• [Task brief]:
Only an exact repetition is needed: the lines from the start of the listing below through the line that contains "Asortyment (60, 1734)", pictures omitted.

• [Stored data]:
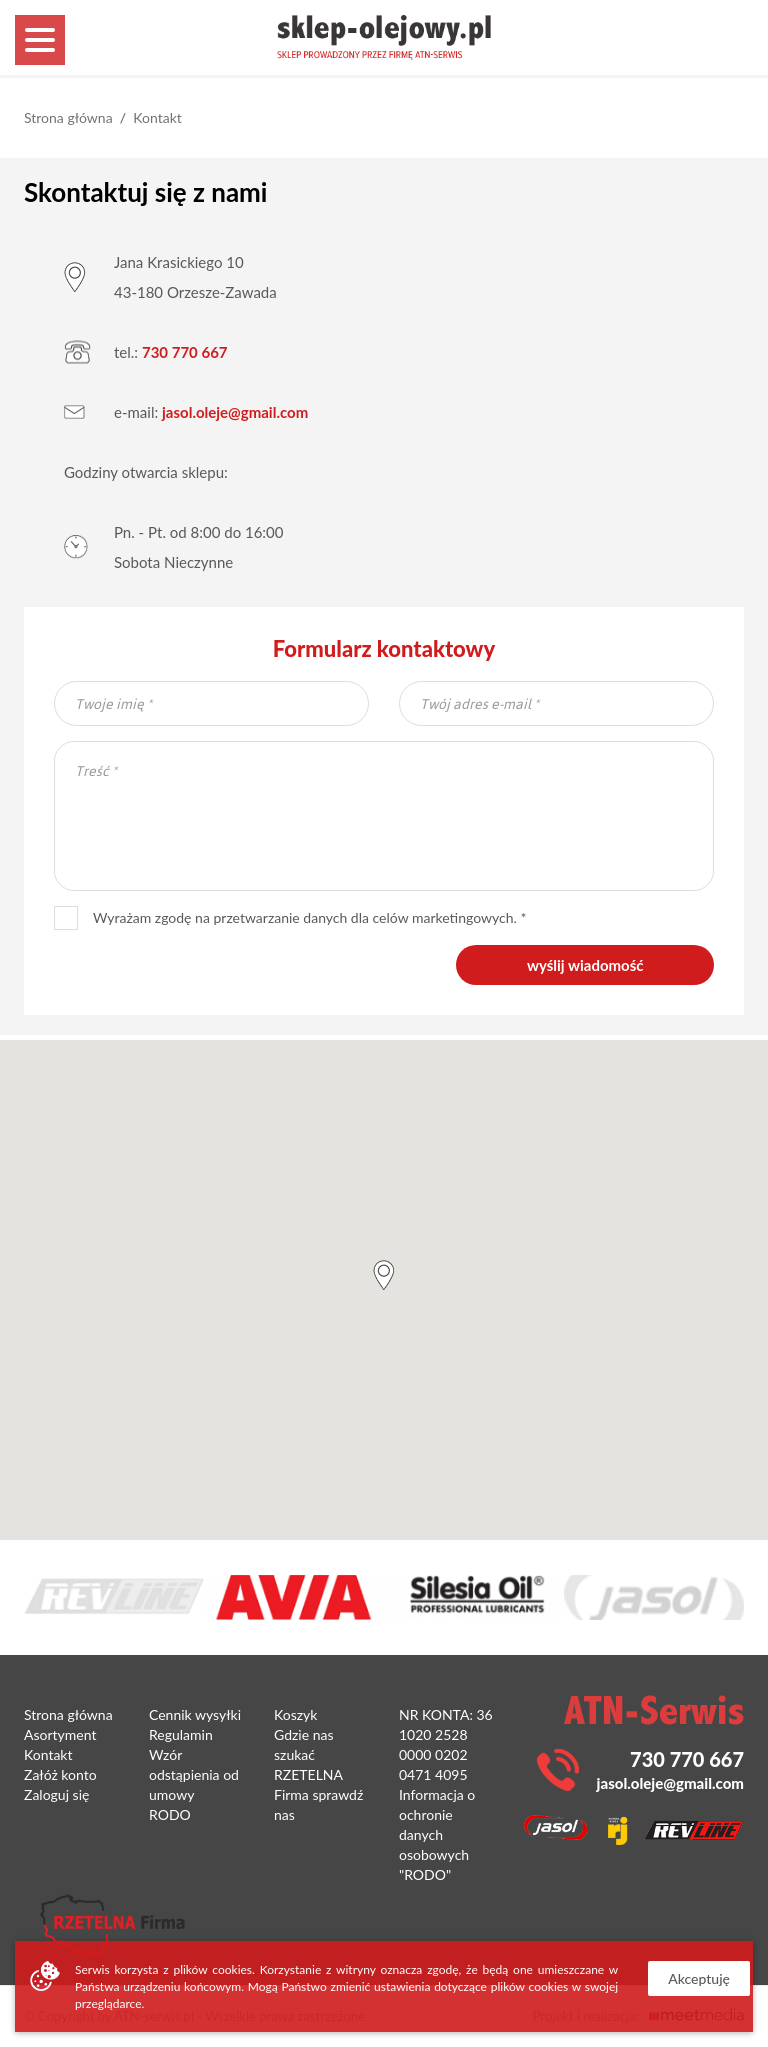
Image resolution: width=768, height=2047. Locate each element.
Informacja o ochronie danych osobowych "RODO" (437, 1834)
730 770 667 (185, 352)
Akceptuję (699, 1978)
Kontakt (157, 117)
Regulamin (181, 1734)
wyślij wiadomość (585, 965)
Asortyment (60, 1734)
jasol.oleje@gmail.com (235, 412)
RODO (170, 1814)
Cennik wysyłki (195, 1714)
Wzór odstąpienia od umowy (194, 1774)
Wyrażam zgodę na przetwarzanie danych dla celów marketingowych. (285, 918)
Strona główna (68, 117)
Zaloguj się (56, 1794)
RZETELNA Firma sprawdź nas (318, 1794)
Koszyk (295, 1714)
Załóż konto (60, 1774)
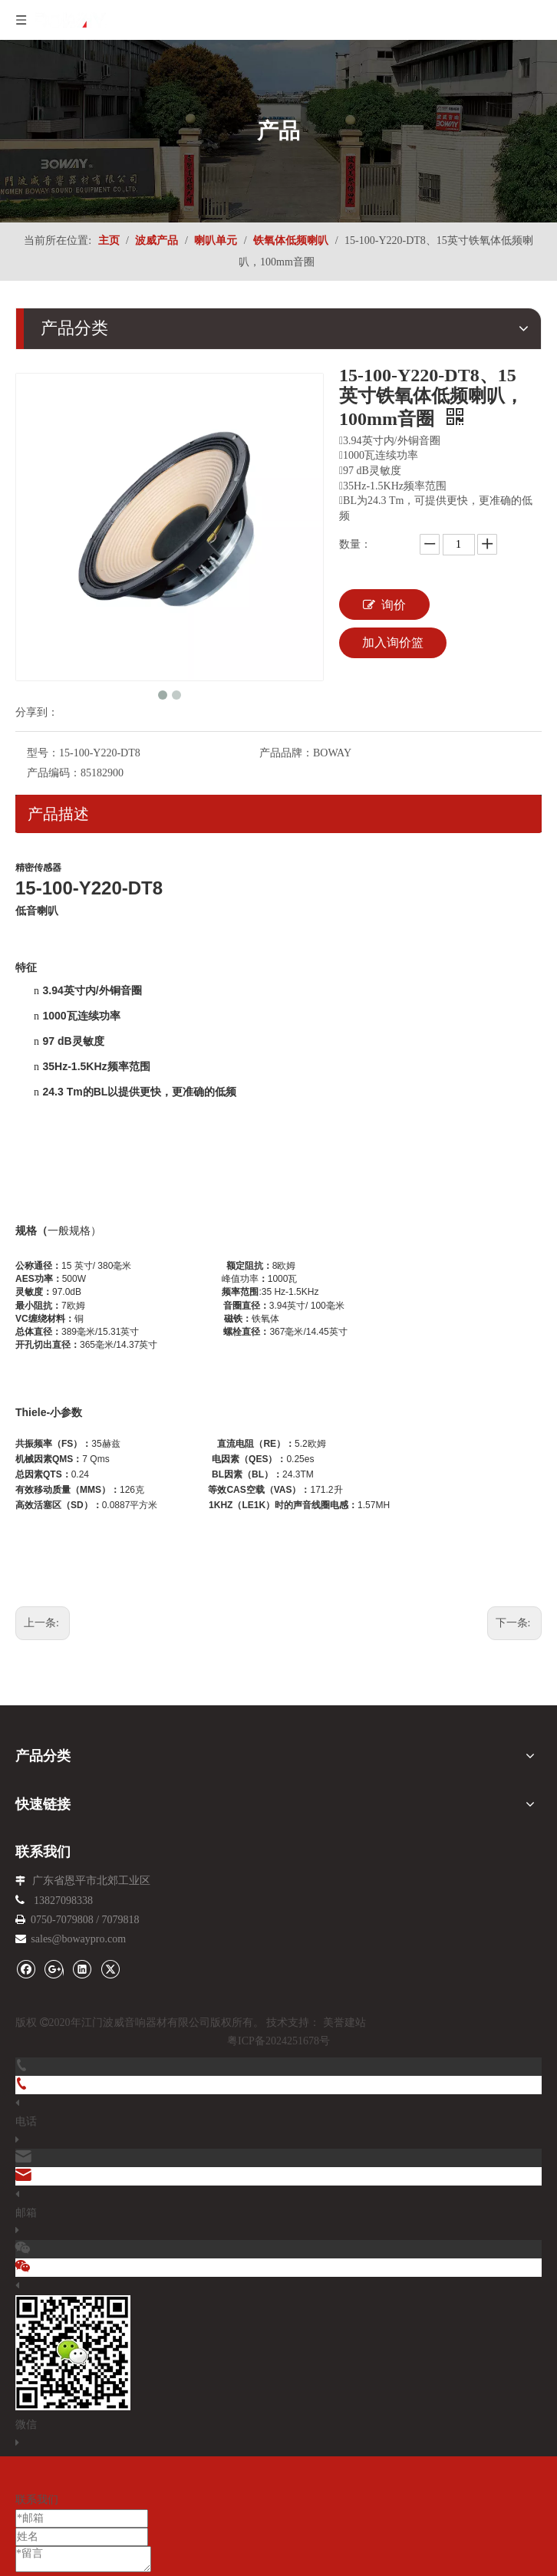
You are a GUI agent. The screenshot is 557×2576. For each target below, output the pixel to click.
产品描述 (58, 813)
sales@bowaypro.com (78, 1939)
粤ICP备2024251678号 (278, 2041)
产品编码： (54, 773)
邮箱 (26, 2213)
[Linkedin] (81, 1968)
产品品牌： (286, 753)
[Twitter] (110, 1968)
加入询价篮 (393, 642)
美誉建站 (344, 2022)
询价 (384, 604)
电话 (26, 2121)
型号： (43, 753)
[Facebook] (25, 1968)
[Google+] (54, 1968)
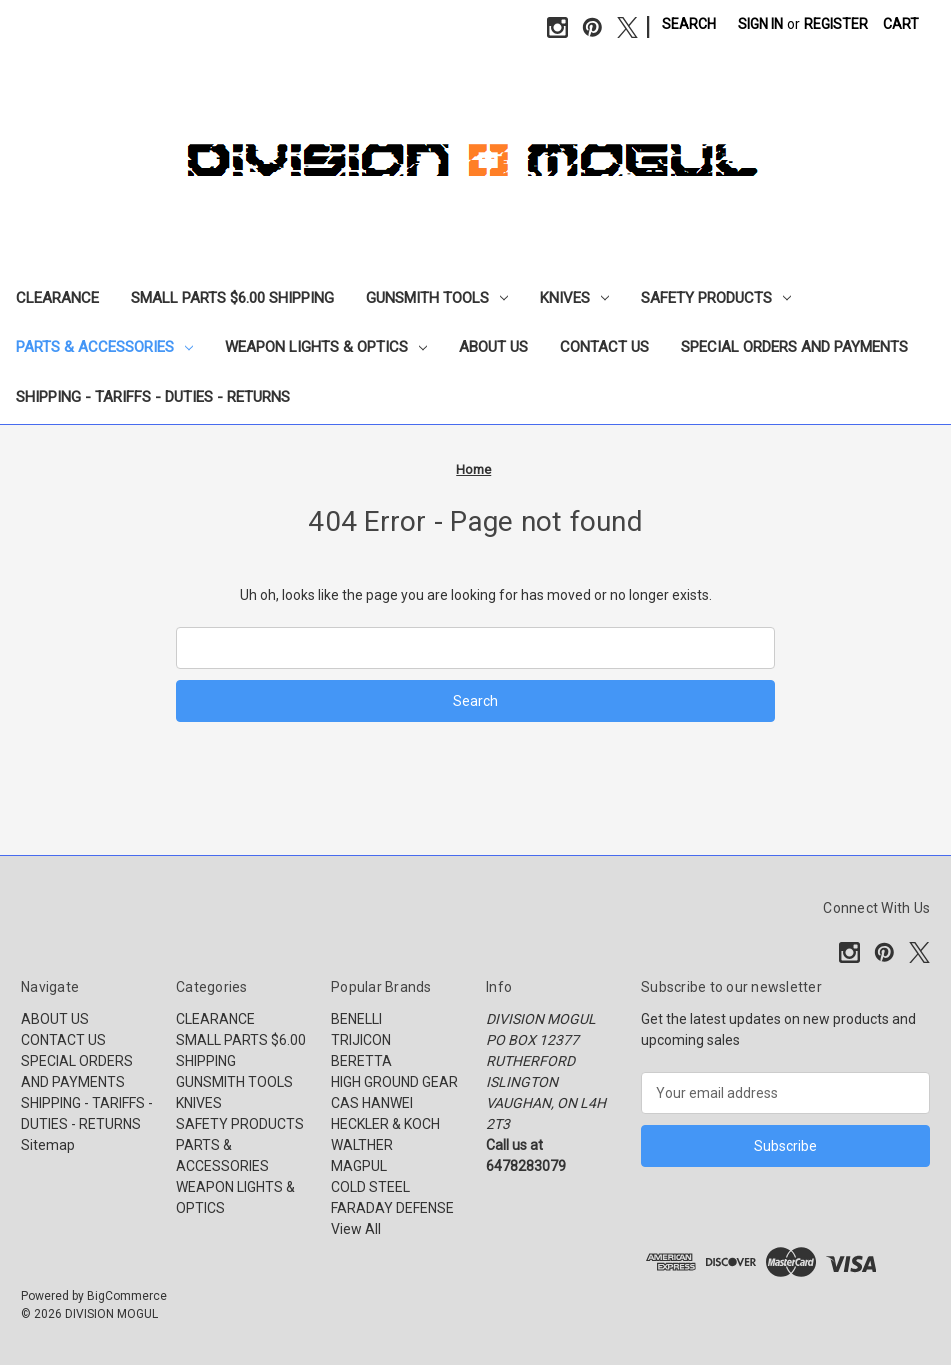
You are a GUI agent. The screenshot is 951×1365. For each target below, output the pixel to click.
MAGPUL (359, 1166)
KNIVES (574, 298)
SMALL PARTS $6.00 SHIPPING (232, 298)
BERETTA (361, 1061)
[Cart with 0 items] (901, 24)
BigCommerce (127, 1296)
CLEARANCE (57, 298)
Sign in (760, 24)
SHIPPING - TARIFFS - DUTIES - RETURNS (153, 397)
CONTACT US (604, 347)
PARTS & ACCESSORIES (104, 347)
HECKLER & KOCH (385, 1124)
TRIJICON (361, 1040)
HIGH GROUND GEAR (394, 1082)
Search (689, 24)
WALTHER (362, 1145)
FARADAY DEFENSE (392, 1208)
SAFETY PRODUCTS (716, 298)
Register (836, 24)
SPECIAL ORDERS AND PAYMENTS (794, 347)
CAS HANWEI (372, 1103)
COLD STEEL (370, 1187)
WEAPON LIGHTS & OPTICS (326, 347)
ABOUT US (493, 347)
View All (356, 1229)
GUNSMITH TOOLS (437, 298)
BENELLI (356, 1019)
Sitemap (48, 1145)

• [Written response]:
Image resolution: width=768, height=2047. Locate each element.
Informacja o ochronie danych osobowych "RODO" (437, 1834)
730 770 667 (185, 352)
Akceptuję (699, 1978)
Kontakt (157, 117)
Regulamin (181, 1734)
wyślij wiadomość (585, 965)
Asortyment (60, 1734)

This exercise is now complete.